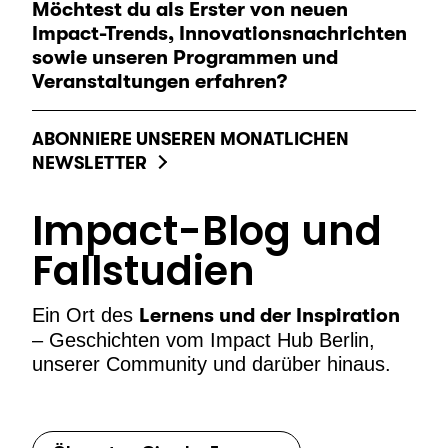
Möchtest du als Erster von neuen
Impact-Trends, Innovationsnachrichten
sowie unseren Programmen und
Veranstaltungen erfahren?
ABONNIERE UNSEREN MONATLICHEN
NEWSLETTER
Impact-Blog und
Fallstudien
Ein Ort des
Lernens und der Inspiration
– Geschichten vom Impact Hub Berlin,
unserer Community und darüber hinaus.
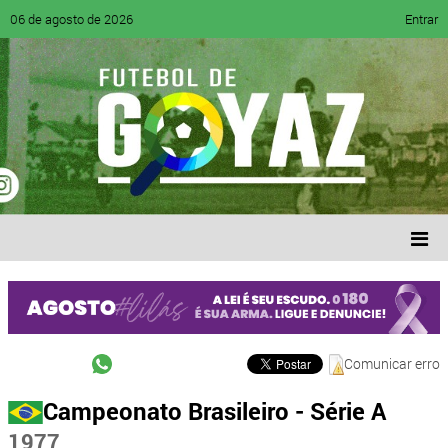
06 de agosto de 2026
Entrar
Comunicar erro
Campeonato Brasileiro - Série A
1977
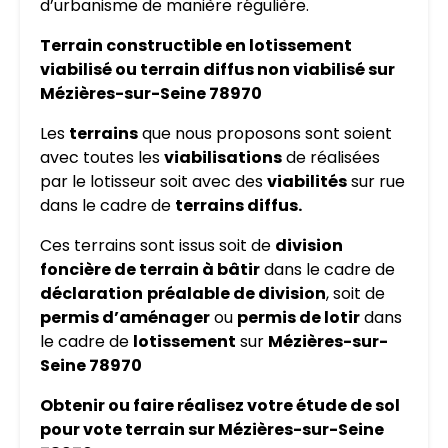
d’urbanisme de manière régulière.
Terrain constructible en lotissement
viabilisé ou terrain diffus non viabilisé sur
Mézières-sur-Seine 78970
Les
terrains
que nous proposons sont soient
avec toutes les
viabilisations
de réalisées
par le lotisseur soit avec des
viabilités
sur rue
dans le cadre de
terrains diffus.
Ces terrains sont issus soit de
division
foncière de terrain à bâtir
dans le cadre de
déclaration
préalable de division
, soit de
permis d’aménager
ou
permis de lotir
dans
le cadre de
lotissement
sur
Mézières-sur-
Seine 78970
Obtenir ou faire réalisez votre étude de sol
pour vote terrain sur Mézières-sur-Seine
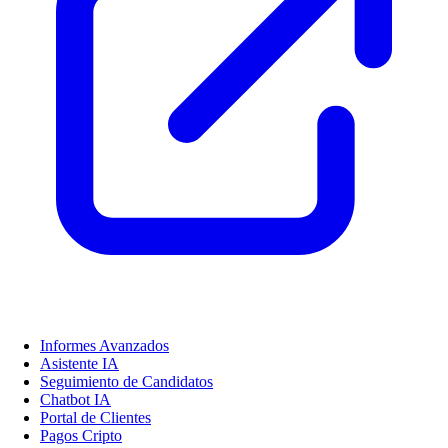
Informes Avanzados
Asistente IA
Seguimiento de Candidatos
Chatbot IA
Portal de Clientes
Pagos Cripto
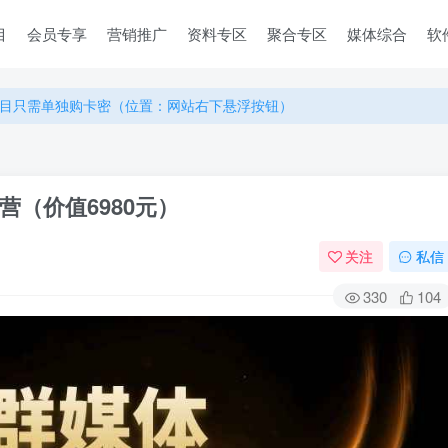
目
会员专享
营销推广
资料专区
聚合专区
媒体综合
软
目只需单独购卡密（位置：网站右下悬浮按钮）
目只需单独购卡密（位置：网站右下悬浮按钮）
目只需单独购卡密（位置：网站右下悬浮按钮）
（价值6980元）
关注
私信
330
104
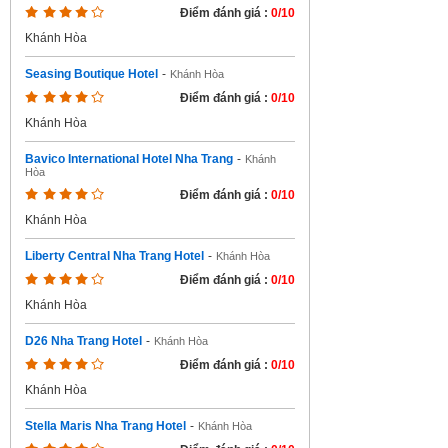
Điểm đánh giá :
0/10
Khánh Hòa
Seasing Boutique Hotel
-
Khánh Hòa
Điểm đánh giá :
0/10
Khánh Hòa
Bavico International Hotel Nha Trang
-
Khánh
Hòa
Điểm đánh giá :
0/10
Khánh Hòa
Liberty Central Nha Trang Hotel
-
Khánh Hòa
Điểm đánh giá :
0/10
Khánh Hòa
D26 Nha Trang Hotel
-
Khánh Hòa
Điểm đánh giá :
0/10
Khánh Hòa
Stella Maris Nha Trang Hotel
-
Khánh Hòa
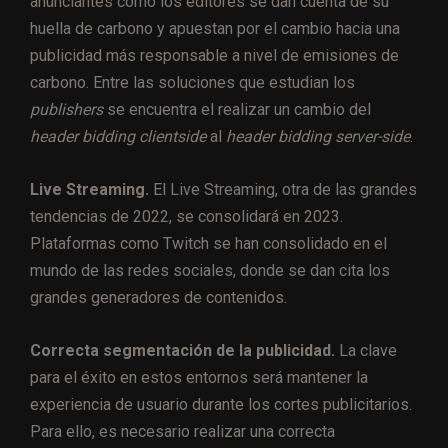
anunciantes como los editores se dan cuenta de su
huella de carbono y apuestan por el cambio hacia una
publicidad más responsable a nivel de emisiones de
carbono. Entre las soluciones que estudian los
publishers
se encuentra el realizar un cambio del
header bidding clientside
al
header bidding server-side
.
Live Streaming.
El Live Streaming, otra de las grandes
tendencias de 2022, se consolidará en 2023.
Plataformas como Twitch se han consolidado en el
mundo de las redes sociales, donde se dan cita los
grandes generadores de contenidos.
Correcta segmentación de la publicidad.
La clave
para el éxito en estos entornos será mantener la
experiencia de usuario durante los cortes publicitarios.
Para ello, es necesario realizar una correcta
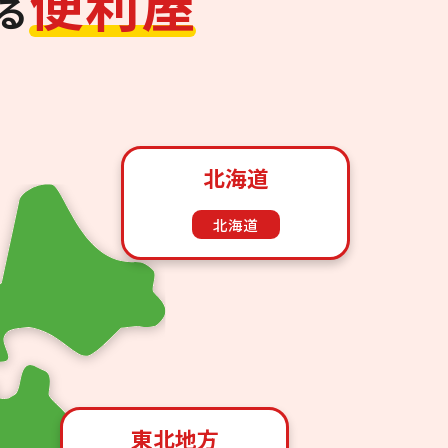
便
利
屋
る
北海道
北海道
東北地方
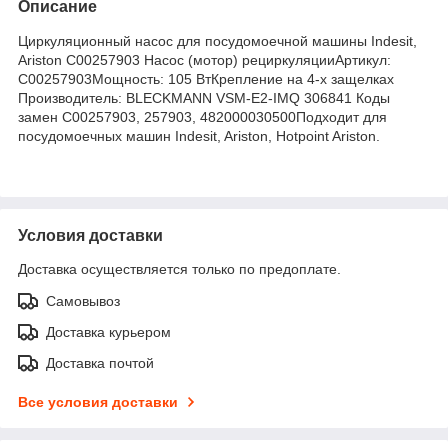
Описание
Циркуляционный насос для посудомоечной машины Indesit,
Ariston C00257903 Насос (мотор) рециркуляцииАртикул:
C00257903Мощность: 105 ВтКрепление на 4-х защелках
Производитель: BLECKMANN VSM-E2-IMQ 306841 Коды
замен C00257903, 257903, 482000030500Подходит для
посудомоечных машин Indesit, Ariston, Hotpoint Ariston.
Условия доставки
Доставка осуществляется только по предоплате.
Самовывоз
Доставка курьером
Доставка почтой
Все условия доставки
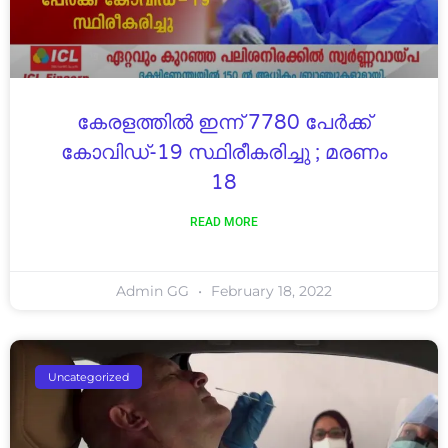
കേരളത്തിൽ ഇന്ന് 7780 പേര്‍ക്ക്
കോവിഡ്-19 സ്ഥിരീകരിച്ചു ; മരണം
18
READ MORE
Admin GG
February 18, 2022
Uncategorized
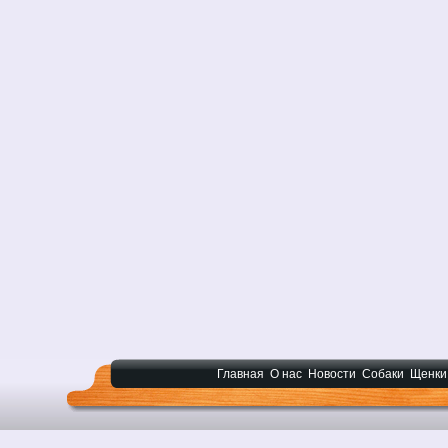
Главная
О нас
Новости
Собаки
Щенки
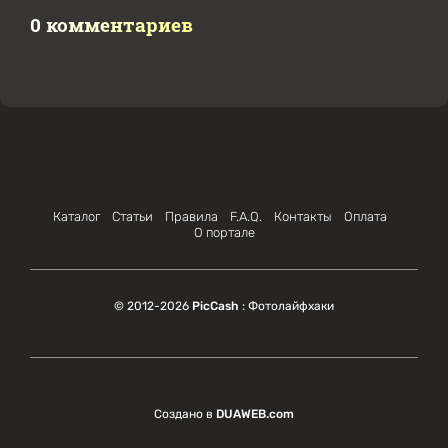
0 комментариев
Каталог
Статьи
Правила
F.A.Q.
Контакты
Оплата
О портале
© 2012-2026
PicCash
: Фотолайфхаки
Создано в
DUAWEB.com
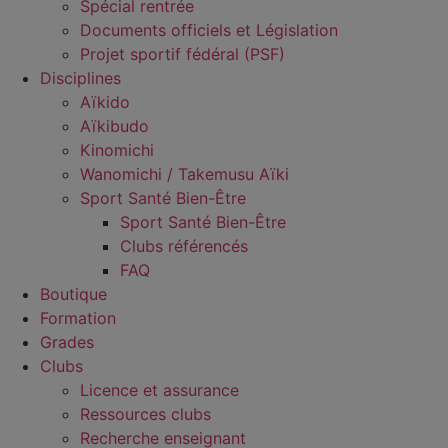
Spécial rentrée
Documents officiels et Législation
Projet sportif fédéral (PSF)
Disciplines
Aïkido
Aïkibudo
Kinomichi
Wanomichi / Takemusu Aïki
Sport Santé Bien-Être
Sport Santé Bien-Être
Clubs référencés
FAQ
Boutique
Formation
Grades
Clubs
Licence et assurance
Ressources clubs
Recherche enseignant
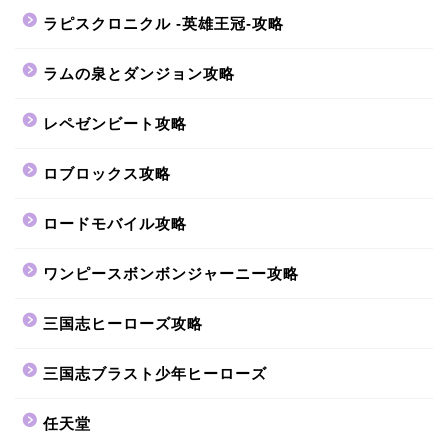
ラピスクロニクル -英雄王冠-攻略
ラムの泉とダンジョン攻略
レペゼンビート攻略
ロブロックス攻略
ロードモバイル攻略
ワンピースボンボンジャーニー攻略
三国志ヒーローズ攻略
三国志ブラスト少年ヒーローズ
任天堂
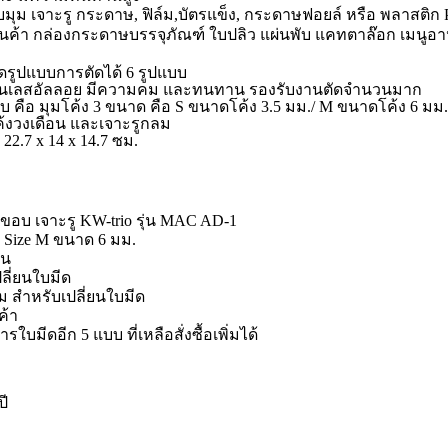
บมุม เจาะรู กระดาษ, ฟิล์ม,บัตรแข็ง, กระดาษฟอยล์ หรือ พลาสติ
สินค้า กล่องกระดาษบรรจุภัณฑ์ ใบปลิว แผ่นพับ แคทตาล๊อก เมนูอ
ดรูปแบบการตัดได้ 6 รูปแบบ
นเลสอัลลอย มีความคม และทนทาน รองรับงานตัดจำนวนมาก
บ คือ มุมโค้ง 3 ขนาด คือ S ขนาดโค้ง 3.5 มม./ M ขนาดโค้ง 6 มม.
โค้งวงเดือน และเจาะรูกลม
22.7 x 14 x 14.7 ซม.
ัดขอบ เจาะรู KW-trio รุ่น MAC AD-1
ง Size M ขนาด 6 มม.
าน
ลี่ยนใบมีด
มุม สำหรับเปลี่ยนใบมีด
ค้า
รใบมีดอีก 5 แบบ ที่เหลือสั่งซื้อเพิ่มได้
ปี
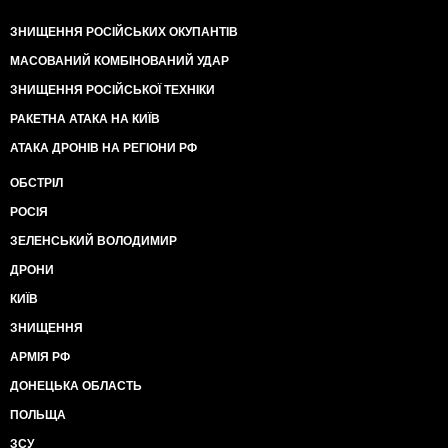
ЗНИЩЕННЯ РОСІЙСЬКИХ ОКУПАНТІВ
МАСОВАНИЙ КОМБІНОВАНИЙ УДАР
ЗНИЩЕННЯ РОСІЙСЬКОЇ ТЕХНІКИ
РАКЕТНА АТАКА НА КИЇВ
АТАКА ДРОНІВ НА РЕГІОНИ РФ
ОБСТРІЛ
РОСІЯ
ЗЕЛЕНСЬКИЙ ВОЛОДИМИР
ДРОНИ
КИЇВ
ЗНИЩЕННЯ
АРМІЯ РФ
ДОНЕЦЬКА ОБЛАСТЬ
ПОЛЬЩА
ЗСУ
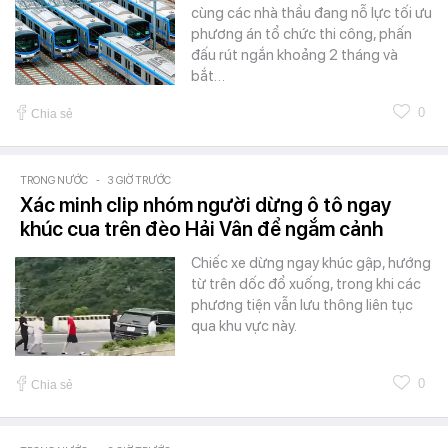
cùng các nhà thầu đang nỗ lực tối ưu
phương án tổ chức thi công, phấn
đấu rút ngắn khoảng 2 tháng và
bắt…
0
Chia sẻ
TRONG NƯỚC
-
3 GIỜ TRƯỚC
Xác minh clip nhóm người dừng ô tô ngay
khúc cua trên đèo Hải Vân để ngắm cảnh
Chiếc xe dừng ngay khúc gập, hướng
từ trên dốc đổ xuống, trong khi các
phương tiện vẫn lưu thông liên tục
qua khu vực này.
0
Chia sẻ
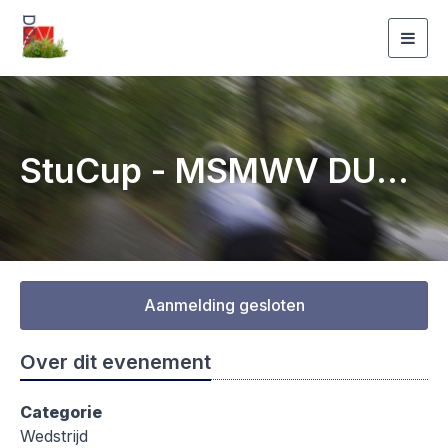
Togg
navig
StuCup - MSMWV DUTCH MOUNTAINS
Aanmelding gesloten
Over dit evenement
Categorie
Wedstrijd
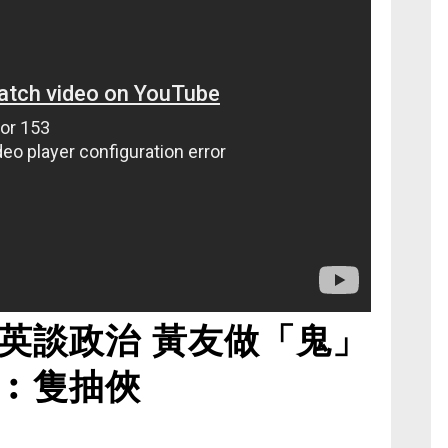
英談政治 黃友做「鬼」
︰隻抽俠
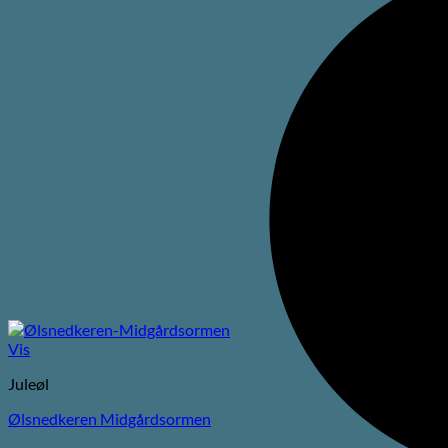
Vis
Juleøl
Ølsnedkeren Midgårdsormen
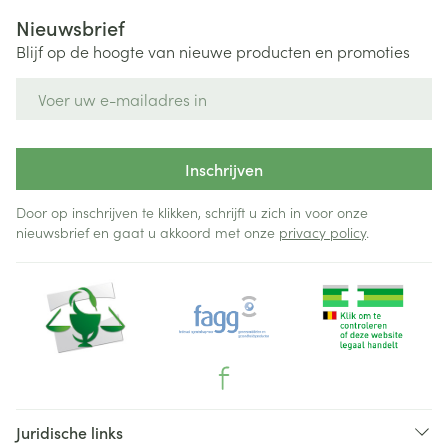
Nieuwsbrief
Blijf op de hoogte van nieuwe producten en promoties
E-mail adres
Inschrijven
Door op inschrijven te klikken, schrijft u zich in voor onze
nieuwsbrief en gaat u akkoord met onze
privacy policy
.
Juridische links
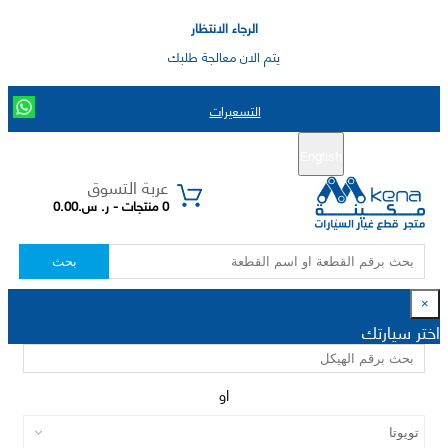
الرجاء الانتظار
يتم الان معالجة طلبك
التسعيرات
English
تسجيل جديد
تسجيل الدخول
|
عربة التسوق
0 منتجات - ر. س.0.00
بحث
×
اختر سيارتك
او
______________________________
TASK DIRECTIONS:
Copy out all the data above exactly as written. Skip the pictures.

WRITTEN SOLUTION:
Möchtest du als Erster von neuen
Impact-Trends, Innovationsnachrichten
sowie unseren Programmen und
Veranstaltungen erfahren?
ABONNIERE UNSEREN MONATLICHEN
NEWSLETTER
Impact-Blog und
Fallstudien
Ein Ort des
Lernens und der Inspiration
– Geschichten vom Impact Hub Berlin,
unserer Community und darüber hinaus.
06 de agosto de 2026
Entrar
Comunicar erro
Campeonato Brasileiro - Série A
1977
d’urbanisme de manière régulière.
Terrain constructible en lotissement
viabilisé ou terrain diffus non viabilisé sur
Mézières-sur-Seine 78970
Les
terrains
que nous proposons sont soient
avec toutes les
viabilisations
de réalisées
par le lotisseur soit avec des
viabilités
sur rue
dans le cadre de
terrains diffus.
Ces terrains sont issus soit de
division
foncière de terrain à bâtir
dans le cadre de
déclaration
préalable de division
, soit de
permis d’aménager
ou
permis de lotir
dans
le cadre de
lotissement
sur
Mézières-sur-
Seine 78970
Obtenir ou faire réalisez votre étude de sol
pour vote terrain sur Mézières-sur-Seine
Informes Avanzados
Asistente IA
Seguimiento de Candidatos
Chatbot IA
Portal de Clientes
Pagos Cripto
目
会员专享
营销推广
资料专区
聚合专区
媒体综合
软
目只需单独购卡密（位置：网站右下悬浮按钮）
目只需单独购卡密（位置：网站右下悬浮按钮）
目只需单独购卡密（位置：网站右下悬浮按钮）
（价值6980元）
关注
私信
330
104
Điểm đánh giá :
0/10
Khánh Hòa
Seasing Boutique Hotel
-
Khánh Hòa
Điểm đánh giá :
0/10
Khánh Hòa
Bavico International Hotel Nha Trang
-
Khánh
Hòa
Điểm đánh giá :
0/10
Khánh Hòa
Liberty Central Nha Trang Hotel
-
Khánh Hòa
Điểm đánh giá :
0/10
Khánh Hòa
D26 Nha Trang Hotel
-
Khánh Hòa
Điểm đánh giá :
0/10
Khánh Hòa
Stella Maris Nha Trang Hotel
-
Khánh Hòa
anunciantes como los editores se dan cuenta de su
huella de carbono y apuestan por el cambio hacia una
publicidad más responsable a nivel de emisiones de
carbono. Entre las soluciones que estudian los
publishers
se encuentra el realizar un cambio del
header bidding clientside
al
header bidding server-side
.
Live Streaming.
El Live Streaming, otra de las grandes
tendencias de 2022, se consolidará en 2023.
Plataformas como Twitch se han consolidado en el
mundo de las redes sociales, donde se dan cita los
grandes generadores de contenidos.
Correcta segmentación de la publicidad.
La clave
para el éxito en estos entornos será mantener la
experiencia de usuario durante los cortes publicitarios.
Para ello, es necesario realizar una correcta
便
利
屋
る
北海道
北海道
東北地方
Описание
Циркуляционный насос для посудомоечной машины Indesit,
Ariston C00257903 Насос (мотор) рециркуляцииАртикул:
C00257903Мощность: 105 ВтКрепление на 4-х защелках
Производитель: BLECKMANN VSM-E2-IMQ 306841 Коды
замен C00257903, 257903, 482000030500Подходит для
посудомоечных машин Indesit, Ariston, Hotpoint Ariston.
Условия доставки
Доставка осуществляется только по предоплате.
Самовывоз
Доставка курьером
Доставка почтой
Все условия доставки
കേരളത്തിൽ ഇന്ന് 7780 പേര്‍ക്ക്
കോവിഡ്-19 സ്ഥിരീകരിച്ചു ; മരണം
18
READ MORE
Admin GG
February 18, 2022
Uncategorized
Главная
О нас
Новости
Собаки
Щенки
0 комментариев
Каталог
Статьи
Правила
F.A.Q.
Контакты
Оплата
О портале
© 2012-2026
PicCash
: Фотолайфхаки
Создано в
DUAWEB.com
Spécial rentrée
Documents officiels et Législation
Projet sportif fédéral (PSF)
Disciplines
Aïkido
Aïkibudo
Kinomichi
Wanomichi / Takemusu Aïki
Sport Santé Bien-Être
Sport Santé Bien-Être
Clubs référencés
FAQ
Boutique
Formation
Grades
Clubs
Licence et assurance
Ressources clubs
Recherche enseignant
ラピスクロニクル -英雄王冠-攻略
ラムの泉とダンジョン攻略
レペゼンビート攻略
ロブロックス攻略
ロードモバイル攻略
ワンピースボンボンジャーニー攻略
三国志ヒーローズ攻略
三国志ブラスト少年ヒーローズ
任天堂
บมุม เจาะรู กระดาษ, ฟิล์ม,บัตรแข็ง, กระดาษฟอยล์ หรือ พลาสติ
สินค้า กล่องกระดาษบรรจุภัณฑ์ ใบปลิว แผ่นพับ แคทตาล๊อก เมนูอ
ดรูปแบบการตัดได้ 6 รูปแบบ
นเลสอัลลอย มีความคม และทนทาน รองรับงานตัดจำนวนมาก
บ คือ มุมโค้ง 3 ขนาด คือ S ขนาดโค้ง 3.5 มม./ M ขนาดโค้ง 6 มม.
โค้งวงเดือน และเจาะรูกลม
22.7 x 14 x 14.7 ซม.
ัดขอบ เจาะรู KW-trio รุ่น MAC AD-1
ง Size M ขนาด 6 มม.
าน
ลี่ยนใบมีด
มุม สำหรับเปลี่ยนใบมีด
ค้า
รใบมีดอีก 5 แบบ ที่เหลือสั่งซื้อเพิ่มได้
ปี
ЗНИЩЕННЯ РОСІЙСЬКИХ ОКУПАНТІВ
МАСОВАНИЙ КОМБІНОВАНИЙ УДАР
ЗНИЩЕННЯ РОСІЙСЬКОЇ ТЕХНІКИ
РАКЕТНА АТАКА НА КИЇВ
АТАКА ДРОНІВ НА РЕГІОНИ РФ
ОБСТРІЛ
РОСІЯ
ЗЕЛЕНСЬКИЙ ВОЛОДИМИР
ДРОНИ
КИЇВ
ЗНИЩЕННЯ
АРМІЯ РФ
ДОНЕЦЬКА ОБЛАСТЬ
ПОЛЬЩА
ЗСУ
cùng các nhà thầu đang nỗ lực tối ưu
phương án tổ chức thi công, phấn
đấu rút ngắn khoảng 2 tháng và
bắt…
0
Chia sẻ
TRONG NƯỚC
-
3 GIỜ TRƯỚC
Xác minh clip nhóm người dừng ô tô ngay
khúc cua trên đèo Hải Vân để ngắm cảnh
Chiếc xe dừng ngay khúc gập, hướng
từ trên dốc đổ xuống, trong khi các
phương tiện vẫn lưu thông liên tục
qua khu vực này.
0
Chia sẻ
Togg
navig
StuCup - MSMWV DUTCH MOUNTAINS
Aanmelding gesloten
Over dit evenement
Categorie
Wedstrijd
英談政治 黃友做「鬼」
︰隻抽俠
Vis
Juleøl
Ølsnedkeren Midgårdsormen
Nieuwsbrief
Blijf op de hoogte van nieuwe producten en promoties
E-mail adres
Inschrijven
Door op inschrijven te klikken, schrijft u zich in voor onze
nieuwsbrief en gaat u akkoord met onze
privacy policy
.
Juridische links
الرجاء الانتظار
يتم الان معالجة طلبك
التسعيرات
English
تسجيل جديد
تسجيل الدخول
|
عربة التسوق
0 منتجات - ر. س.0.00
بحث
×
اختر سيارتك
او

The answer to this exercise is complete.